[T-SQL Tuesday] Data modeling: The trouble with prefixes

T-SQL TuesdayThis month, Mickey Stuewe (b|t) hosted T-SQL Tuesday, giving us a topic of “data modeling gone wrong“. This is a fantastic topic – there are just so many ways that data modeling can go wrong, even by experienced pros – that I wanted to chime in, even though I wasn’t able to get a post written by the deadline for that event.

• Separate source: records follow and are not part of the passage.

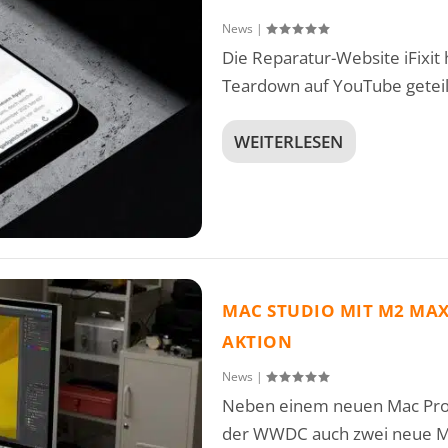
News
|
Die Reparatur-Website iFixit
Teardown auf YouTube geteilt,
WEITERLESEN
MAC STUDIO MIT M2 MAX
AKTION
News
|
Neben einem neuen Mac Pro
der WWDC auch zwei neue Ma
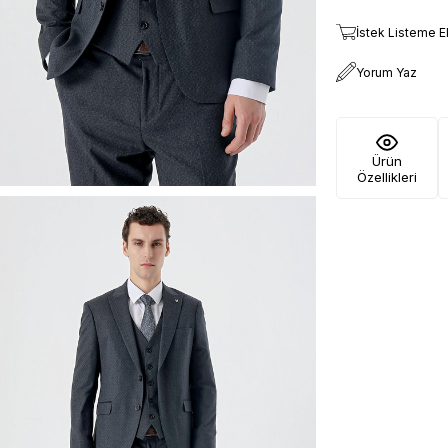
İstek Listeme E
Yorum Yaz
Ürün
Özellikleri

Almost every company (and every programmer) has certain conventions that they use when developing programs. For the most part, they serve to streamline the process and make it easier for teams to maintain each others’ code. Hungarian notation is frequently a big part of that. While you may not know it by that name, we’ve all seen it: it’s the prefix, often in lowercase letters, that programmers attach to the beginning of the name of an object to denote its type or function. A couple of examples that I use frequently are “fn” to denote a function or “wk” to denote a variable that I use to store intermediate, working values. Useful, right?

Well, most of the time. Just like any good thing, Hungarian notation can be taken too far. Suppose you have a column in your database that stores US zip codes:

intZip int NOT NULL

Looks easy enough. A US zip code is 5 or 9 numeric digits. We can deal with the dash that a 9-digit zip code uses by masking it when it’s output. No problem.

… Except when your company decides to start doing business in Canada. Canada uses 6-character alphanumeric postal codes. The misnomer of “zip code” versus “postal code” is easy enough to ignore, but that prefix says that the value is an integer. Now your schema has a column like this:

intZip varchar(9) NOT NULL

and a query might resemble this:

SELECT name
FROM customers
WHERE intZip = 'M4B1B3';

Hmmm… The prefix isn’t really helpful anymore, is it? It’s actually counterproductive like this: your code states that the value is an integer (people apply meaning to the name, after all – that’s why you used it), but the datatype is a varchar. You either have to live with it or you have to refactor every piece of code that contains a zip code. Most of us will let the discrepancy go at first. It’s only one column, after all. But think about where this leads. One field might not matter so much, but what about the next time a type change is required? And the next? And the next? We change code all the time.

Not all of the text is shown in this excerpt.